▶ **Records for the exercise**
Start of Block
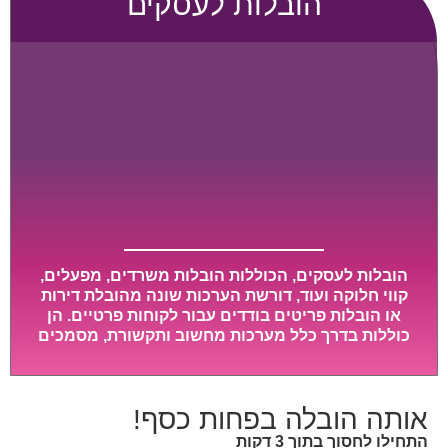
הובלות לעסקים
הובלות לעסקים, הכוללות הובלות משרדים, מפעלים,
קווי חלוקה ועוד, דורשת הערכות שונה מהובלת דירות
או הובלות פריטים בודדים עבור לקוחות פרטיים. הן
כוללות בדרך כלל מערכות מחשוב ותקשורת, מסמכים
חשובים, מכונות מסיביות ויקרות, אשר דורשות תשומת
לב מיוחדת ואריזה קפדנית ומסודרת אשר תבטיח
תהליך מעבר יעיל ומהיר.
אותה הובלה בפחות כסף!
התחילו לחסוך בתוך 3 דקות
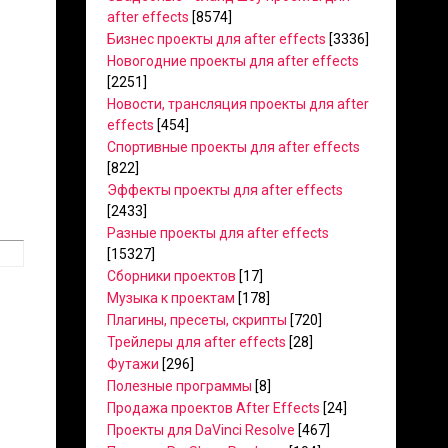
after effects
[8574]
Бизнес проекты для after effects
[3336]
Новогодние проекты для after effects
[2251]
Новости, трансляция проекты для after
effects
[454]
Спортивные проекты для after effects
[822]
Эффекты проекты для after effects
[2433]
Разные проекты для after effects
[15327]
Сборники проектов
[17]
Музыка к проектам
[178]
Плагины, пресеты, скрипты
[720]
Трейлеры для after effects
[28]
Футажи
[296]
Полезные программы
[8]
Продажа проектов After Effects
[24]
Проекты для DaVinci Resolve
[467]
End of Block
▶ **Task requirements**
Repeat the entries exactly. Any picture is to be left out.

▶ **Exercise output**
הובלות לעסקים
הובלות לעסקים, הכוללות הובלות משרדים, מפעלים,
קווי חלוקה ועוד, דורשת הערכות שונה מהובלת דירות
או הובלות פריטים בודדים עבור לקוחות פרטיים. הן
כוללות בדרך כלל מערכות מחשוב ותקשורת, מסמכים
חשובים, מכונות מסיביות ויקרות, אשר דורשות תשומת
לב מיוחדת ואריזה קפדנית ומסודרת אשר תבטיח
תהליך מעבר יעיל ומהיר.
אותה הובלה בפחות כסף!
התחילו לחסוך בתוך 3 דקות
after effects
[8574]
Бизнес проекты для after effects
[3336]
Новогодние проекты для after effects
[2251]
Новости, трансляция проекты для after
effects
[454]
Спортивные проекты для after effects
[822]
Эффекты проекты для after effects
[2433]
Разные проекты для after effects
[15327]
Сборники проектов
[17]
Музыка к проектам
[178]
Плагины, пресеты, скрипты
[720]
Трейлеры для after effects
[28]
Футажи
[296]
Полезные программы
[8]
Продажа проектов After Effects
[24]
Проекты для DaVinci Resolve
[467]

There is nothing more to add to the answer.